Ma petite chérie, quoique parfois un peu bornée, la chambre criminelle de la Cour de cassation s’est prise une sérieuse remontée de bretelles par la Cour européenne des Droits de l’homme le 30 janvier 2020 à propos des détentions effectuées dans des conditions indignes, et elle se met enfin à l’heure, par un arrêt super classe du 8 juillet 2020. Bref, beaucoup de choses vont changer dans la vie des détenus : l’indignité des conditions de détention est une cause de remise en liberté. Je précise qu’on ne doit ces progrès ni à notre si distrayant sinistre de la Justice, ni à notre inculte parlement, mais aux détenus eux-mêmes qui ont engagé des recours sur le principe pompidolien : quand on dépasse les bornes, il n’y a plus de limites.

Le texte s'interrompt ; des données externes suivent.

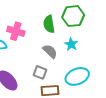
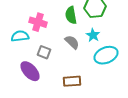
gray square: (40, 72) -> (44, 52), moved
cyan ellipse: (77, 76) -> (106, 55), moved

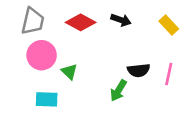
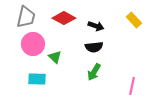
black arrow: (121, 20) -> (96, 26), moved
black semicircle: (139, 70) -> (94, 47), moved
pink line: (169, 74) -> (132, 86), moved

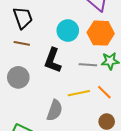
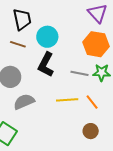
cyan circle: (68, 31) -> (47, 37), moved
gray semicircle: (55, 110) -> (24, 102), moved, turned -140

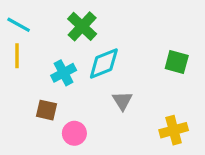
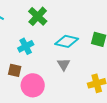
cyan diamond: (104, 64) -> (67, 41), moved, turned 35
pink circle: (74, 133) -> (33, 85), size x1.5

Les recours étaient juridiquement complexes, mais l’argument de base était simple :
– Monsieur le juge judiciaire, vous avez signé un jugement me collant en prison, mais dans la sus-dite prison, je dispose d’un espace personnel inférieur à 3 m².
– Monsieur le détenu, j’en suis bien désolé, mais voyez-vous le fonctionnement du service public, c’est pour le juge administratif, donc n’hésitez pas à former un recours, le référé-liberté est justement fait pour cela.
– Bonjour Monsieur le juge administratif, je viens de la part de votre collègue Monsieur le juge judiciaire…
– (Soupir d’exaspération)
– Votre collègue…
– (Nouveau soupir d’exaspération)
– … a signé un jugement me collant en prison, mais dans la sus-dite prison, je dispose d’un espace personnel inférieur à 3 m².
– Monsieur le détenu, j’en suis bien désolé, mais voyez-vous le service public est ruiné par les politiques néo-libérales qui font de la si précieuse solidarité un paillasson…
– Ah bon, vous aussi vous êtes d’accord ?
– Euh pardon, je m’égare. Le service public est ruiné parce qu’il est ruiné, c’est comme ça, donc ce n’est pas la peine que je condamne l’Etat car il est raide comme un chômeur le 15 du mois. Donc, je vais ordonner un coup de fly-tox contre les cafards, mais pour le reste, dites vous que 3 m2, c’est après tout mieux que si c’était 2.
– Mais Monsieur le juge administratif, qu’est ce que je peux faire si vous jugez comme votre collègue Monsieur le juge judiciaire ?
– (Nouveau soupir d’exaspération) Allez donc voir le juge européen.
– Bonjour Monsieur le juge européen, je viens de la part de vos collègues français, le juge judiciaire et le juge administratif. Le juge judiciaire a signé un jugement me collant en prison, mais dans la sus-dite prison, je dispose d’un espace personnel inférieur à 3 m², et le juge administratif, me dit que le service public est ruiné, et que ce n’est pas la peine de condamner l’Etat car il est à sec.
– Monsieur le détenu, en tant qu’être humain, vous avez droit au respect de votre dignité (Article 3 de la convention) et en cas de problème, à un recours effectif devant un juge (Article 13 de la convention). Les deux textes sont violés, donc je condamne la France.
(Le détenu est très content, mais il reste dans ses 3 m2)
– Monsieur le juge administratif, je viens de vous faire condamner par le juge européen, et…
– (Très gros soupir d’exaspération) …
– Ok, ok…
– Monsieur le juge judiciaire, je viens de vous faire condamner par le juge européen, et votre collègue le juge administratif…
– Monsieur le détenu, ne vous cassez pas la tête, on va régler le problème. Le juge judiciaire, gardien des libertés individuelles, a l’obligation de garantir à la personne placée en détention des conditions respectant sa dignité, et en cas de manquement, un recours préventif et effectif. Donc, comme les éléments que vous apportez sont « crédibles, précis et actuels » – ce que nous avons vérifié – et que l’Etat est ruiné – ce que nous sommes bien placés pour savoir – j’ordonne votre remise en liberté.
– Super, monsieur le juge judiciaire. Donc, je reviens vous voir quand l’Etat aura fait des travaux ?
– Oui,… et que les juges judiciaires arrêteront de mettre ou laisser les gens en prison alors qu’il existe tant d’autres possibilités.
– Très bien. Peut-être faut-il que j’en parle au gouvernement, ou au Parlement ?
– Monsieur le détenu, à vous de voir, mais je pense que serait mieux d’éviter car ces questions sont sérieuses.